[Start of section]

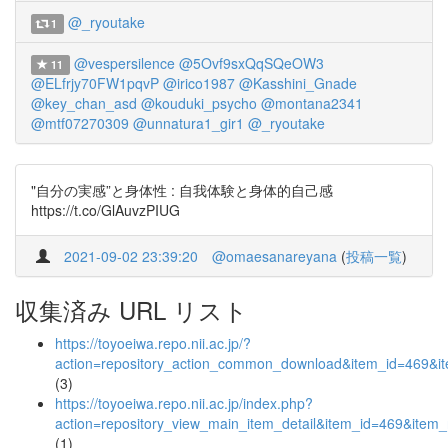
@_ryoutake
1
@vespersilence
@5Ovf9sxQqSQeOW3
11
@ELfrjy70FW1pqvP
@irico1987
@Kasshini_Gnade
@key_chan_asd
@kouduki_psycho
@montana2341
@mtf07270309
@unnatura1_gir1
@_ryoutake
"自分の実感”と身体性 : 自我体験と身体的自己感
https://t.co/GlAuvzPIUG
2021-09-02 23:39:20
@omaesanareyana
(
投稿一覧
)
収集済み URL リスト
https://toyoeiwa.repo.nii.ac.jp/?
action=repository_action_common_download&item_id=469&it
(3)
https://toyoeiwa.repo.nii.ac.jp/index.php?
action=repository_view_main_item_detail&item_id=469&ite
(1)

[End of section]

## Activity
Print the line containing "action=repository_view_main_item_detail&item_id=469&ite" and every line after it to the end of the records above, exactly as written, and nothing else.

## Final answer
action=repository_view_main_item_detail&item_id=469&ite
(1)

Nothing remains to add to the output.